Modeling of Carbon Clustering and Associated Metal Gettering

Carbon implantation has significant potential for reduction of dopant diffusion and proximity gettering for low thermal budgets and SOI structures. There are two major contributions of this paper: a carbon clustering/precipitation model and models for metal gettering by carbon clusters. We consider a range of small C/I clusters and a moment-based precipitation model to describe precipitation of larger C precipitates. The energetics of C/I clusters are based on DFT calculations. The model for carbon precipitation is similar to previously developed oxygen precipitation model. 

To get the formation energy of C clusters, we use two different but complementary methods. One is from bottom to top, DFT calculation of small clusters, the other is from top to bottom, based on the formation energy of SiC and SiC/Si interfaces. For the DFT calculation, we tried different configurations for each cluster. We find that for small clusters the most energetically favored structure is elongated along a chain. The calculation results are listed in the Table 1 (The formation energies use interstitial C, CI, as the reference).          

Table 1. Formation energy for C/I clusters

Configurations	C2I2	C3I3	C4I4	C5I5	Infinite Chain    (8 CIs in 64 Cell)
System energy (eV)	-361.87	-370.44	-378.50	-385.96	-410.00
Formation energy (eV)	-2.671	-5.484	-7.784	-9.481	-16.252

Based on the calculation results, we determine an expression for the formation energy of small cluster by considering strain energy and surface energy. For larger clusters (precipitates), we utilize DFT calculations of bulk formation energy differences and Si/SiC interface energy (1.58 J/m²). Combining the two approaches, we choose the lower energy value at each size in our simulations.

A major portion of the work is obtaining the binding energy to carbon precipitates for different metal species. We put a metal atom in different 1NN or 2NN tetrahedral sites to find the strongest binding sites. The final results can be found in Tables 2.1-2.5.

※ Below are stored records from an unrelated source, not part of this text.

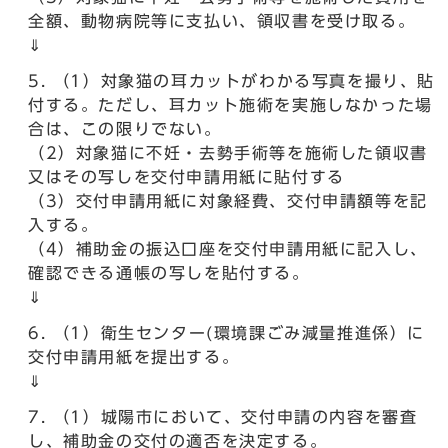
全額、動物病院等に支払い、領収書を受け取る。
⇓
（1）対象猫の耳カットがわかる写真を撮り、貼
付する。ただし、耳カット施術を実施しなかった場
合は、この限りでない。
（2）対象猫に不妊・去勢手術等を施術した領収書
又はその写しを交付申請用紙に貼付する
（3）交付申請用紙に対象経費、交付申請額等を記
入する。
（4）補助金の振込口座を交付申請用紙に記入し、
確認できる通帳の写しを貼付する。
⇓
（1）衛生センター(環境課ごみ減量推進係）に
交付申請用紙を提出する。
⇓
（1）城陽市において、交付申請の内容を審査
し、補助金の交付の適否を決定する。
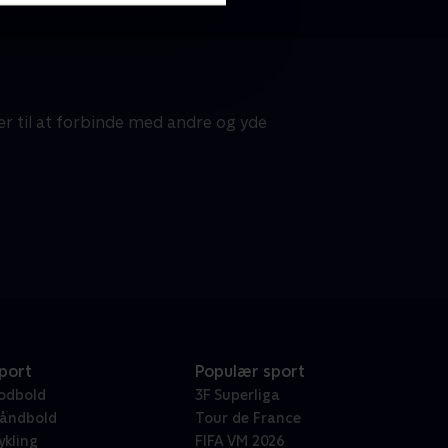
 til at forbinde med andre og yde
port
Populær sport
odbold
3F Superliga
åndbold
Tour de France
ykling
FIFA VM 2026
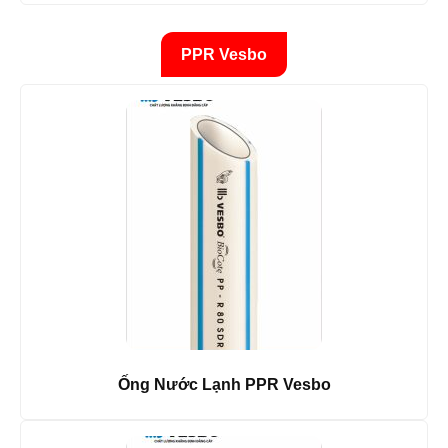
PPR Vesbo
Ống Nước Lạnh PPR Vesbo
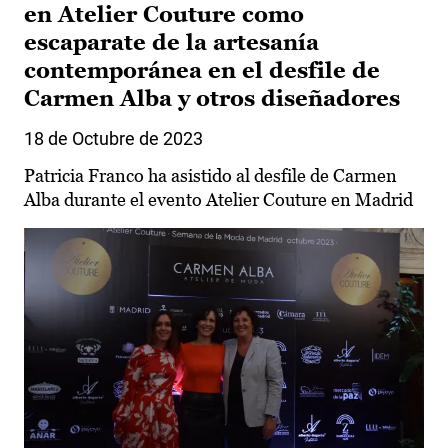
en Atelier Couture como
escaparate de la artesanía
contemporánea en el desfile de
Carmen Alba y otros diseñadores
18 de Octubre de 2023
Patricia Franco ha asistido al desfile de Carmen
Alba durante el evento Atelier Couture en Madrid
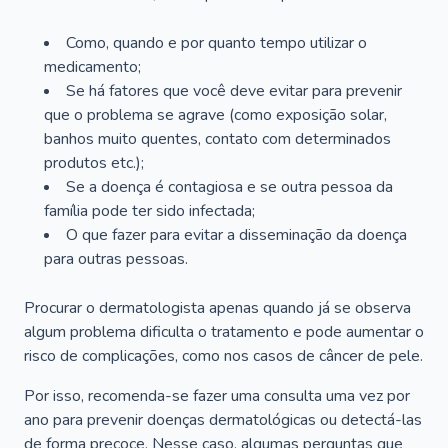
Como, quando e por quanto tempo utilizar o
medicamento;
Se há fatores que você deve evitar para prevenir
que o problema se agrave (como exposição solar,
banhos muito quentes, contato com determinados
produtos etc.);
Se a doença é contagiosa e se outra pessoa da
família pode ter sido infectada;
O que fazer para evitar a disseminação da doença
para outras pessoas.
Procurar o dermatologista apenas quando já se observa
algum problema dificulta o tratamento e pode aumentar o
risco de complicações, como nos casos de câncer de pele.
Por isso, recomenda-se fazer uma consulta uma vez por
ano para prevenir doenças dermatológicas ou detectá-las
de forma precoce. Nesse caso, algumas perguntas que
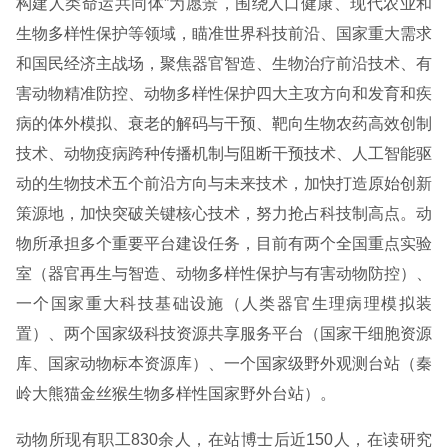
构建人类命运共同体”为愿景，围绕人口健康、现代农业和
生物多样性保护等领域，瞄准世界科技前沿、国家重大需求
和国民经济主战场，聚焦器官智造、生物治疗前沿技术、有
害动物精准防控、动物多样性保护四大主攻方向和发育和疾
病的体外模拟、衰老的解码与干预、靶向生物农药高效创制
技术、动物疫病跨种传播机制与阻断干预技术、人工智能驱
动的生物技术五个前沿方向与未来技术，加快打造原始创新
策源地，加快突破关键核心技术，努力抢占科技制高点。动
物所承担多个重要平台建设任务，目前有两个全国重点实验
室（器官再生与智造、动物多样性保护与有害动物防控）、
一个国家重大科技基础设施（人类器官生理病理模拟装
置）、两个国家级科技资源共享服务平台（国家干细胞资源
库、国家动物标本资源库）、一个国家级野外观测台站（秦
岭大熊猫金丝猴生物多样性国家野外台站）。
动物所现有职工830余人，在站博士后近150人，在读研究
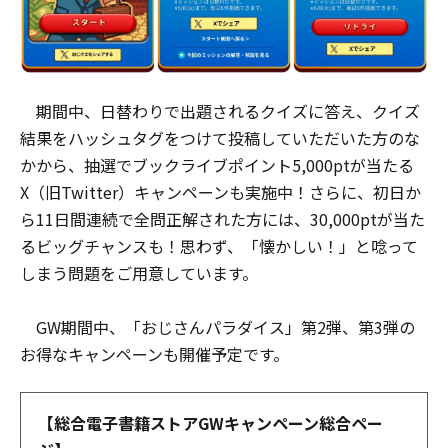
期間中、日替わりで出題されるクイズに答え、クイズ
結果をハッシュタグをつけて投稿していただいた方のな
かから、抽選でブックライブポイント5,000ptが当たる
X（旧Twitter）キャンペーンも実施中！さらに、初日か
ら11日間連続で全問正解された方には、30,000ptが当た
るビッグチャンスも！思わず、「懐かしい！」と唸って
しまう問題をご用意しています。
GW期間中、「おじさんパラダイス」第2弾、第3弾の
お得なキャンペーンも開催予定です。
【総合電子書籍ストアGWキャンペーン総合ペー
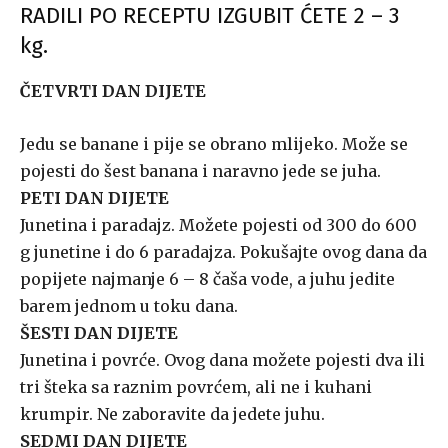
RADILI PO RECEPTU IZGUBIT ĆETE 2 – 3
kg.
ČETVRTI DAN DIJETE
Jedu se banane i pije se obrano mlijeko. Može se
pojesti do šest banana i naravno jede se juha.
PETI DAN DIJETE
Junetina i paradajz. Možete pojesti od 300 do 600
g junetine i do 6 paradajza. Pokušajte ovog dana da
popijete najmanje 6 – 8 čaša vode, a juhu jedite
barem jednom u toku dana.
ŠESTI DAN DIJETE
Junetina i povrće. Ovog dana možete pojesti dva ili
tri šteka sa raznim povrćem, ali ne i kuhani
krumpir. Ne zaboravite da jedete juhu.
SEDMI DAN DIJETE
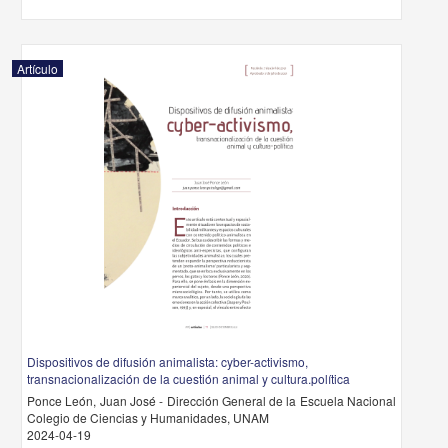
Artículo
Dispositivos de difusión animalista: cyber-activismo,
transnacionalización de la cuestión animal y cultura.política
Ponce León, Juan José - Dirección General de la Escuela Nacional
Colegio de Ciencias y Humanidades, UNAM
2024-04-19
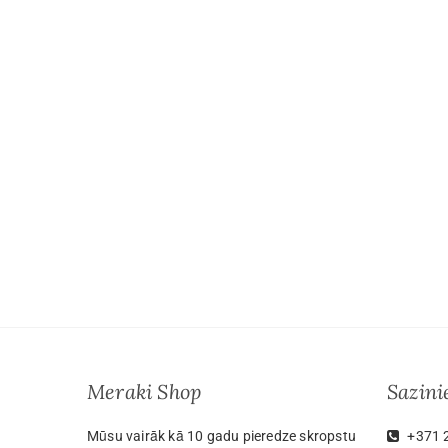
Meraki Shop
Sazin
Mūsu vairāk kā 10 gadu pieredze skropstu
+371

Table 2.1 Energy for Metal in silicon

configuration	Cu_Si	Fe_Si	W_Si	Ni_Si	Ti_Si	Cr_Si	Mo_Si
System energy (eV)	-349.779	-354.538	-357.43	-352.371	-354.01	-354.804	-356.34

Table 2.2 Metal binding energy for C2I2

Configuration	CuC2I2	FeC2I2	WC2I2	NiC2I2	TiC2I2	CrC2I2	MoC2I2
System energy (eV)	-364.289	-368.954	-371.888	-367.187	-368.536	-369.592	-370.711
Binding energy	-0.3226	-0.2281	-0.2699	-0.628	-0.3377	-0.5998	-0.1824

Table 2.3 Metal binding energy for C3I3

Configuration	CuC3I3	FeC3I3	WC3I3	NiC3I3	TiC3I3	CrC3I3	MoC3I3
System energy (eV)	-373.207	-378.078	-380.774	-376.211	-377.503	-378.81	-379.264
Binding energy	-0.669	-0.78	-0.5845	-1.0802	-0.7333	-1.2463	-0.1642

Table 2.4 Metal binding energy for C4I4

Configuration	CuC4I4	FeC4I4	WC4I4	NiC4I4	TiC4I4	CrC4I4	MoC4I4
System energy (eV)	-381.894	-386.115	-389.107	-383.931	-386.444	-387.385	-387.89
Binding energy (eV )	-1.2963	-0.7578	-0.8584	-0.7413	-1.615	-1.762	-0.7314
Corrected binding energy (eV)	-0.6603	-0.6048	-0.6434		-1.208	-1.528	-0.4034

Table 2.5 Metal binding energy for SiC

Configuration	CuSiC	FeSiC	WSiC	NiSiC	TiSiC	CrSiC	MoSiC
System energy (eV)	-1143.5	-1149.1	-1152.19	-1144.93	-1147.99	-1147.34	-1150.96
Binding energy	-2.3232	-3.1642	-3.3621	-1.1563	-2.5822	-1.1352	-3.222

The resulting model is compared to experimental observations of C redistribution and gettering.